The sole strength of the film is the performances of the leads and the facets of the family dynamics they are asked to show; Daniel, seeing his son playing with an injured lizard, questions whether the captivity is compassion or torture, yet over a family dinner demonstrates casually cruelty in the way he speaks of the neighbours; similarly Lacy sees her children at play and compares it to warfare, though a significant contrast between the two is that Daniel will lie to his family, while Lacy will not even lie to strangers.
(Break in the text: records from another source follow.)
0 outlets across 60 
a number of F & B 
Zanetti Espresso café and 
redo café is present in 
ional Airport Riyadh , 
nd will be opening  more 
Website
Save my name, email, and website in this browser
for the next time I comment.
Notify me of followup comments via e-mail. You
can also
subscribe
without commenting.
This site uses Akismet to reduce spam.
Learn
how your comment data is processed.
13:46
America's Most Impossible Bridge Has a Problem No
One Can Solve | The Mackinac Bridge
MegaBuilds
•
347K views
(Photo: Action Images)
Jesse, the older son, has a strong bond with Sammy, reading him bedtime stories via walkie talkie, yet while he is the only character to speak with kindness or of forgiveness, he is desensitised to others, taking advantage of empty properties his mother has access to for drug parties and watching porn with his friends.
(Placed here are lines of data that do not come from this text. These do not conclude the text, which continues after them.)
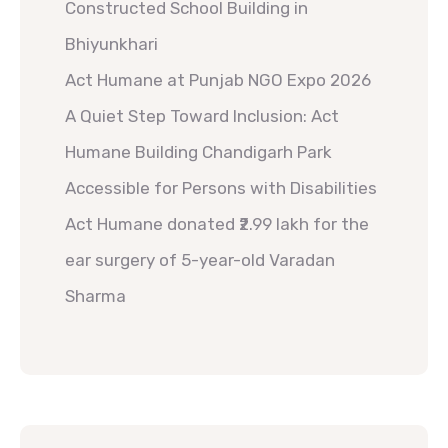
Constructed School Building in
Bhiyunkhari
Act Humane at Punjab NGO Expo 2026
A Quiet Step Toward Inclusion: Act
Humane Building Chandigarh Park
Accessible for Persons with Disabilities
Act Humane donated ₹2.99 lakh for the
ear surgery of 5-year-old Varadan
Sharma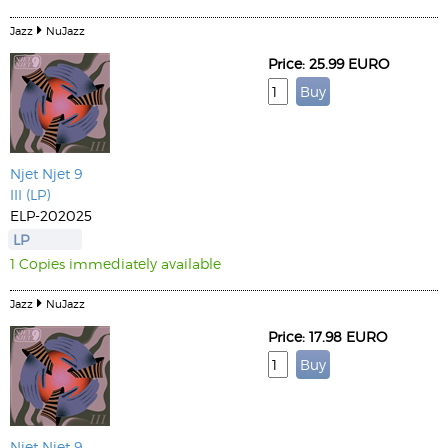
Jazz
NuJazz
Price: 25.99 EURO
Njet Njet 9
III (LP)
ELP-202025
LP
1 Copies immediately available
Jazz
NuJazz
Price: 17.98 EURO
Njet Njet 9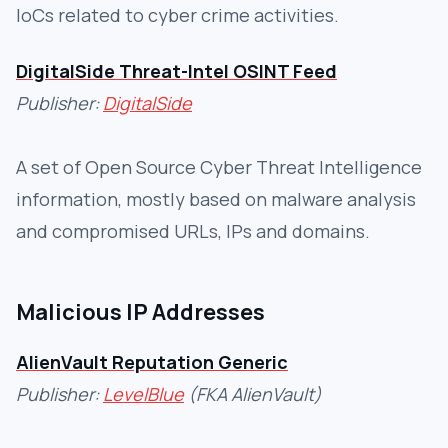
IoCs related to cyber crime activities.
DigitalSide Threat-Intel OSINT Feed
Publisher:
DigitalSide
A set of Open Source Cyber Threat Intelligence
information, mostly based on malware analysis
and compromised URLs, IPs and domains.
Malicious IP Addresses
AlienVault Reputation Generic
Publisher:
LevelBlue
(FKA AlienVault)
The role of J K Simmon’s alien abduction “expert” is unclear, for though his performance is deadly serious, his dialogue is ridiculous, paraphrasing the tagline of Close Encounters when he tells them “You aren’t alone in this,” describing the types of aliens (greys, insectoids and reptilians, though he personally doesn’t believe in reptilians), before announcing gravely “The presence of the greys is now a fact of life, like death and taxes,” before advising them that the best way to survive is to unite as a family, which for the Barretts, who proudly display two Stars and Stripes flags on their lawn, means barricading themselves in and buying guns, accepting without question the word a man located via an internet search who declares the visitors have come “millions of light years,” presumably meaning the Andromeda Galaxy rather than the marginally less preposterous forty light years to Zeta Reticuli.

Another quote which Scott Stewart should be made aware of is Alastair Reynolds‘ statement that the art of science fiction if often not so much telling a new story as finding a new way to tell an old one, as here Scott has done neither. Dark Skies is not a bad film, it is in fact very slickly structured and performed, but it has not one original thought behind it or a single cunningly twisted redeployment in its arsenal. That the whole film is summed up in the final scene by the placement of a newspaper clipping on a conspiracy theorist’s wall of crazy amongst a blanket of similar clippings demonstrates how forgettable and generic the film is. Like The Woman in Black, a horror film designed for an audience who had never seen one before, while Dark Skies may be marginally preferable to the endless cycle of named remakes, it is further evidence that the target demographic of Hollywood is children wholly illiterate in the language of cinema or its history, and their underestimation of that audience is the loss of all.